In 2013, the Beckley Foundation partnered with Spanish researcher Jordi Riba at the Sant Pau Institute of Biomedical Research in Barcelona. This partnership aimed to better understand the effects of ayahuasca and DMT. With over 15 years of experience working with ayahuasca, Jordi Riba and his team have been carrying out a variety of studies in cells, animal models and humans to elucidate the mechanisms through which these psychedelic substances exert their effects.
Several studies using psilocybin are also being or have been conducted in Barcelona by psychiatrists such as Dr Oscar Alvarez or Dr Victor Perez in collaboration with both MAPS and COMPASS Pathways.
The International Center for Ethnobotanical Education, Research and Service (ICEERS) in Barcelona are transforming society’s relationship with psychoactive plants. Scientific Director, Jose Carlos Bouso, coordinates studies on the potential benefits of psychoactive plants, principally cannabis, ayahuasca, and ibogaine, with the goal of improving public health. Led by Genis Oña, ICEERS started the first-ever Phase II clinical trial exploring the potential of ibogaine to treat opioid dependency at the Sant Joan de Reus Hospital in Spain in 2020. Moreover, ICEERS has also set up the Ayahuasca Defense Fund aimed at providing legal aid around the world to people charged with possession of psychedelic plants or their derivatives.
Like many other countries, ketamine infusion therapy is widely available in Spain while Spravato is also approved for depression and suicidal ideation. Additionally, a wide range of psychedelic retreats exist throughout the country. These retreats offer therapy using an array of plant-based psychedelics.
In addition to their partnership with Jordi Riba, the Beckley Foundation recently launched Fundación Beckley Med in collaboration with Spanish researchers. Fundación Beckley Med is a non-profit organization, dedicated to the development of innovative mental health research and treatments, the study of consciousness and the training of specialists in psychedelic-assisted therapy.

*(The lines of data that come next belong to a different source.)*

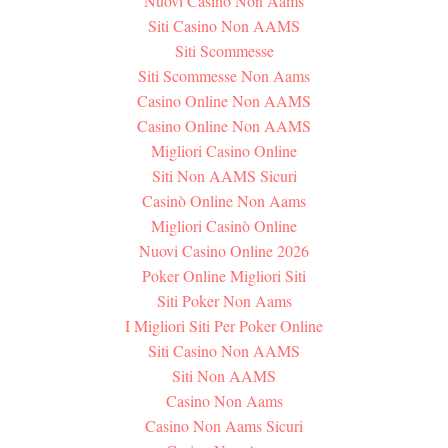
Nuovi Casino Non Aams
Siti Casino Non AAMS
Siti Scommesse
Siti Scommesse Non Aams
Casino Online Non AAMS
Casino Online Non AAMS
Migliori Casino Online
Siti Non AAMS Sicuri
Casinò Online Non Aams
Migliori Casinò Online
Nuovi Casino Online 2026
Poker Online Migliori Siti
Siti Poker Non Aams
I Migliori Siti Per Poker Online
Siti Casino Non AAMS
Siti Non AAMS
Casino Non Aams
Casino Non Aams Sicuri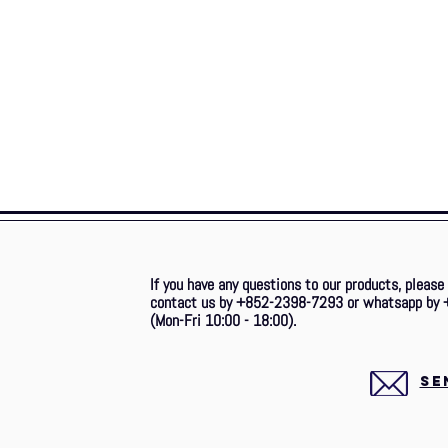
If you have any questions to our products, please
contact us by +852-2398-7293 or whatsapp by 
(Mon-Fri 10:00 - 18:00).
SE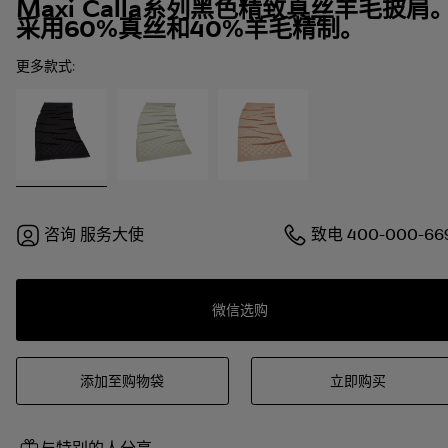
Maxi Calla系列黑色精致真丝羊毛披肩
采用60%真丝和40%羊毛精制。
更多款式:
咨询
服务大使
致电
400-000-66
微信选购
添加至购物袋
立即购买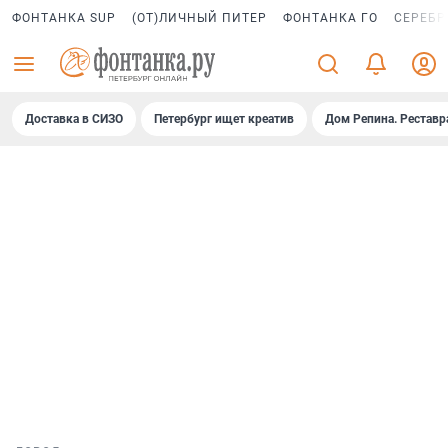
ФОНТАНКА SUP
(ОТ)ЛИЧНЫЙ ПИТЕР
ФОНТАНКА ГО
СЕРЕБР
Доставка в СИЗО
Петербург ищет креатив
Дом Репина. Реставр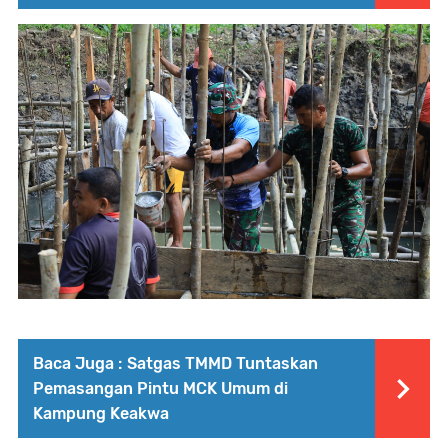
Baca Juga :
Satgas TMMD Tuntaskan
Pemasangan Pintu MCK Umum di
Kampung Keakwa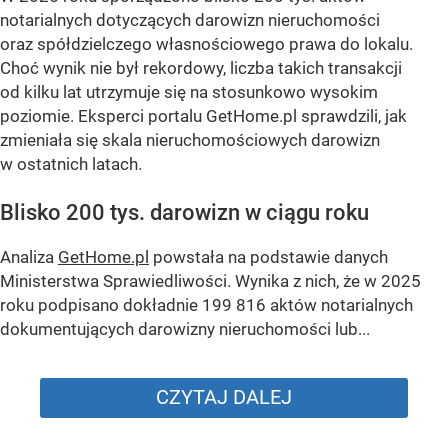
notarialnych dotyczących darowizn nieruchomości
oraz spółdzielczego własnościowego prawa do lokalu.
Choć wynik nie był rekordowy, liczba takich transakcji
od kilku lat utrzymuje się na stosunkowo wysokim
poziomie. Eksperci portalu GetHome.pl sprawdzili, jak
zmieniała się skala nieruchomościowych darowizn
w ostatnich latach.
Blisko 200 tys. darowizn w ciągu roku
Analiza
GetHome.pl
powstała na podstawie danych
Ministerstwa Sprawiedliwości. Wynika z nich, że w 2025
roku podpisano dokładnie 199 816 aktów notarialnych
dokumentujących darowizny nieruchomości lub...
CZYTAJ DALEJ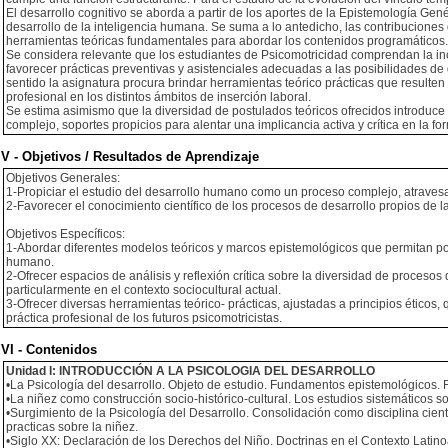
El desarrollo cognitivo se aborda a partir de los aportes de la Epistemología Ge
desarrollo de la inteligencia humana. Se suma a lo antedicho, las contribuciones 
herramientas teóricas fundamentales para abordar los contenidos programáticos.
Se considera relevante que los estudiantes de Psicomotricidad comprendan la inci
favorecer prácticas preventivas y asistenciales adecuadas a las posibilidades de de
sentido la asignatura procura brindar herramientas teórico prácticas que resulten u
profesional en los distintos ámbitos de inserción laboral.
Se estima asimismo que la diversidad de postulados teóricos ofrecidos introduce a
complejo, soportes propicios para alentar una implicancia activa y crítica en la f
V - Objetivos / Resultados de Aprendizaje
Objetivos Generales:
1-Propiciar el estudio del desarrollo humano como un proceso complejo, atravesado
2-Favorecer el conocimiento científico de los procesos de desarrollo propios de 
Objetivos Específicos:
1-Abordar diferentes modelos teóricos y marcos epistemológicos que permitan po
humano.
2-Ofrecer espacios de análisis y reflexión crítica sobre la diversidad de procesos q
particularmente en el contexto sociocultural actual.
3-Ofrecer diversas herramientas teórico- prácticas, ajustadas a principios éticos,
práctica profesional de los futuros psicomotricistas.
VI - Contenidos
Unidad I: INTRODUCCIÓN A LA PSICOLOGIA DEL DESARROLLO
•La Psicología del desarrollo. Objeto de estudio. Fundamentos epistemológicos. 
•La niñez como construcción socio-histórico-cultural. Los estudios sistemáticos so
•Surgimiento de la Psicología del Desarrollo. Consolidación como disciplina cientí
practicas sobre la niñez.
•Siglo XX: Declaración de los Derechos del Niño. Doctrinas en el Contexto Latin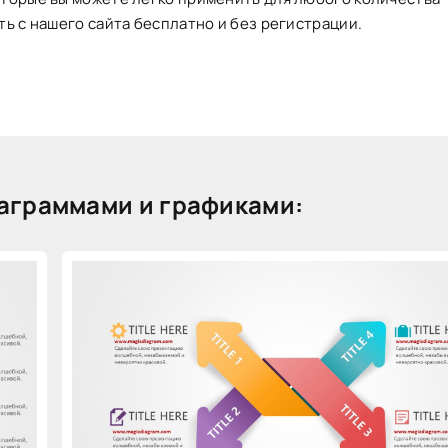
ть с нашего сайта бесплатно и без регистрации.
аграммами и графиками:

The Spanish Psychedelic Society (La Sociedad Psicodelica) advocates for the careful use of psychedelics as a tool for personal and spiritual development. Next to advocacy, the society offers services for people before, during and after a psychedelic experience. These services include preparation, trip sitting and integration. It also offers legal advice and organizes events. This small, non-profit community works to create safe spaces that foster dialogue and freedom and for the development of a network of passionate people about altered states of consciousness.
In 2021, Oscar Soto Angona, in collaboration with UniMIND and the Catalonian Society of Psychiatrists founded the first group of academics interested in psychedelics. This interdisciplinary group is composed of psychiatrists, psychologists and neuroscientists who are taking a joint approach to research and advancing the dialogue surrounding psychedelic medicine by exchanging ideas through journal clubs and talks.
A Spanish publisher has recently launched The Psychonaut Guides, a collection of short books on a variety of psychedelic related topics.